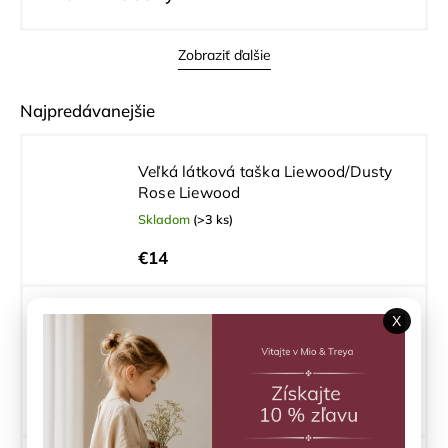
Zobraziť ďalšie
Najpredávanejšie
Veľká látková taška Liewood/Dusty
Rose Liewood
Skladom
(>3 ks)
€14
X
Set na doklady a kufor Horn Stars
Konges Sløjd
Skladom
(>3 ks)
€29,90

____

→ **ACTIVITY**: If a line in the data above includes the string "Liewood", copy it.

→ **THE COMPLETED TASK**:
Veľká látková taška Liewood/Dusty
Rose Liewood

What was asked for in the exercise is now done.